● Exercise input:
==============================

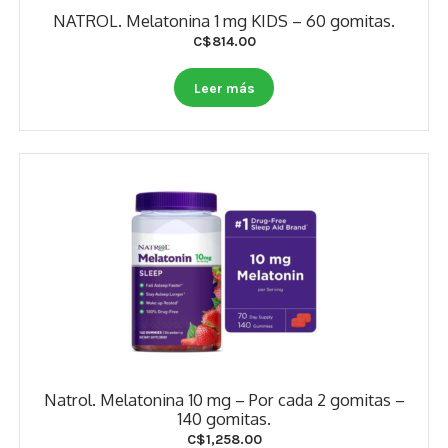
NATROL. Melatonina 1 mg KIDS – 60 gomitas.
C$
814.00
Leer más
Natrol. Melatonina 10 mg – Por cada 2 gomitas –
140 gomitas.
C$
1,258.00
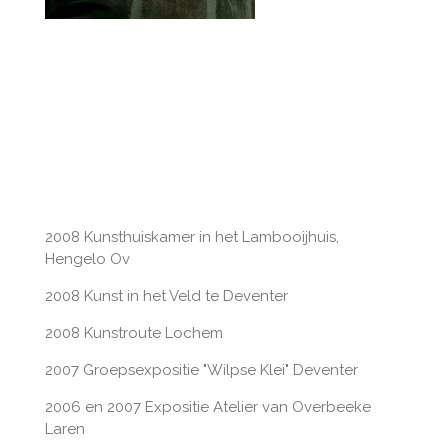
2008 Kunsthuiskamer in het Lambooijhuis,
Hengelo Ov
2008 Kunst in het Veld te Deventer
2008 Kunstroute Lochem
2007 Groepsexpositie "Wilpse Klei" Deventer
2006 en 2007 Expositie Atelier van Overbeeke
Laren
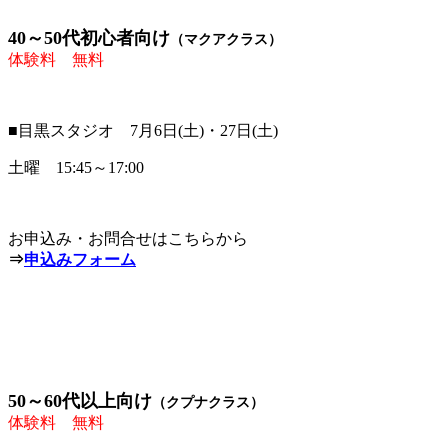
40～50代初心者向け
（マクアクラス）
体験料 無料
■目黒スタジオ 7月6日(土)・27日(土)
土曜 15:45～17:00
お申込み・お問合せはこちらから
⇒
申込みフォーム
50～60代以上向け
（クプナクラス）
体験料 無料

==============================

● Task prompt:
A verbatim printout of the entries above is expected, free of pictures.

● Exercise solution:
NATROL. Melatonina 1 mg KIDS – 60 gomitas.
C$
814.00
Leer más
Natrol. Melatonina 10 mg – Por cada 2 gomitas –
140 gomitas.
C$
1,258.00
2008 Kunsthuiskamer in het Lambooijhuis,
Hengelo Ov
2008 Kunst in het Veld te Deventer
2008 Kunstroute Lochem
2007 Groepsexpositie "Wilpse Klei" Deventer
2006 en 2007 Expositie Atelier van Overbeeke
Laren
40～50代初心者向け
（マクアクラス）
体験料 無料
■目黒スタジオ 7月6日(土)・27日(土)
土曜 15:45～17:00
お申込み・お問合せはこちらから
⇒
申込みフォーム
50～60代以上向け
（クプナクラス）
体験料 無料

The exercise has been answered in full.